▸ **The task**
Nothing but an exact repeat of the data, with pictures removed, belongs in the answer.
[[ Source records open ]]
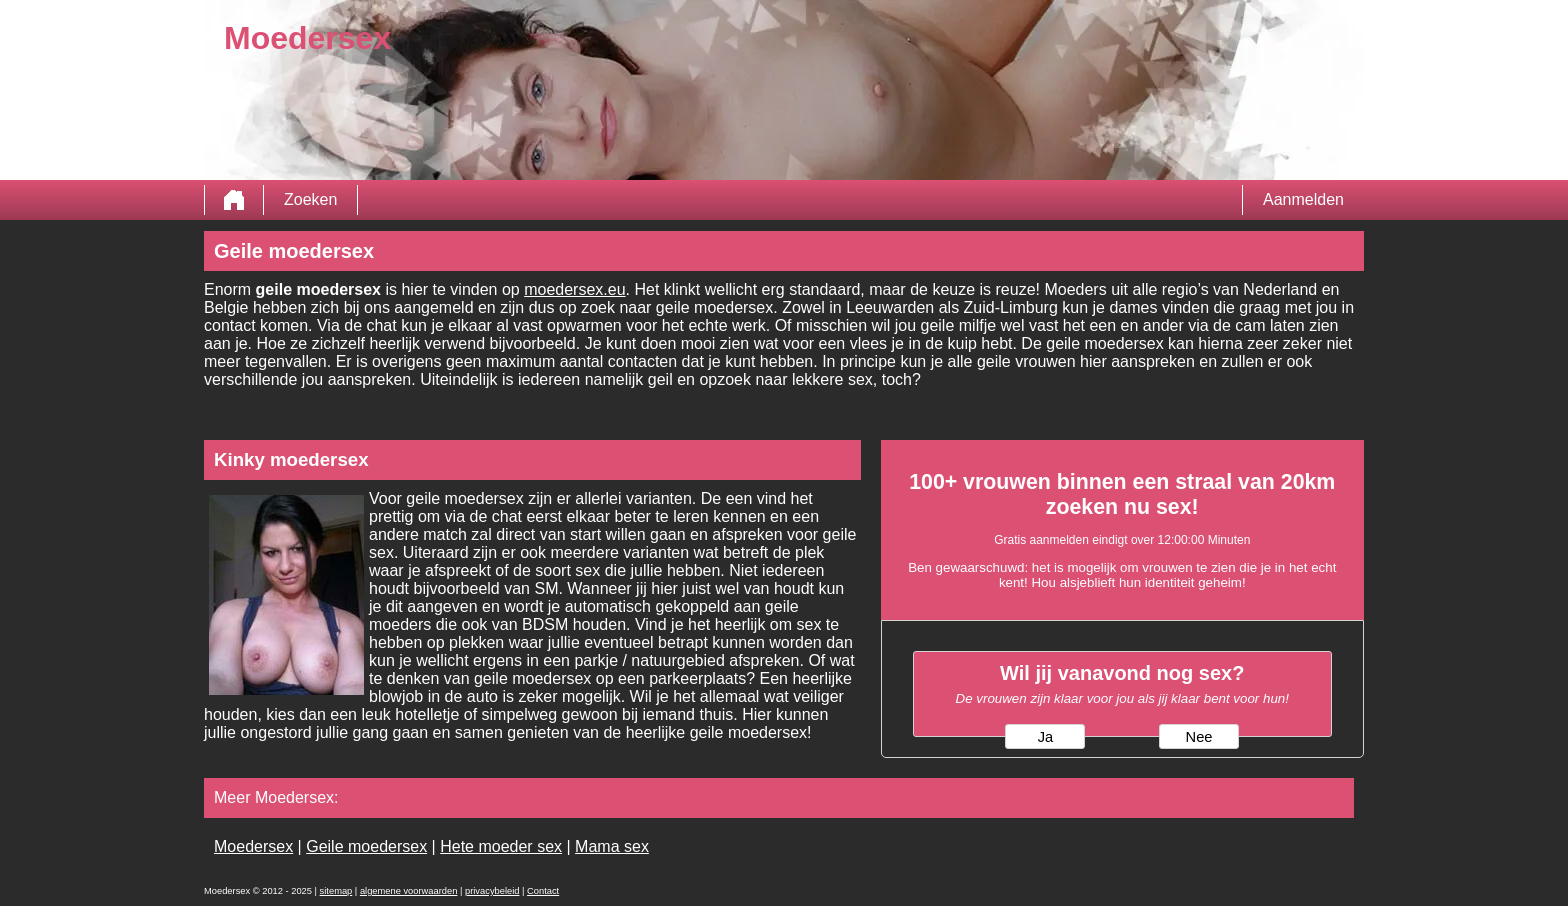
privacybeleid (492, 891)
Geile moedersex (366, 846)
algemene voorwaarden (409, 891)
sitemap (336, 891)
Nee (1199, 737)
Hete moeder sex (501, 846)
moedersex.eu (574, 289)
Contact (543, 891)
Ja (1045, 737)
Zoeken (310, 199)
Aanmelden (1303, 199)
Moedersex (253, 846)
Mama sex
[[ Source records closed ]]
▸ **Worked solution**
privacybeleid (492, 891)
Geile moedersex (366, 846)
algemene voorwaarden (409, 891)
sitemap (336, 891)
Nee (1199, 737)
Hete moeder sex (501, 846)
moedersex.eu (574, 289)
Contact (543, 891)
Ja (1045, 737)
Zoeken (310, 199)
Aanmelden (1303, 199)
Moedersex (253, 846)
Mama sex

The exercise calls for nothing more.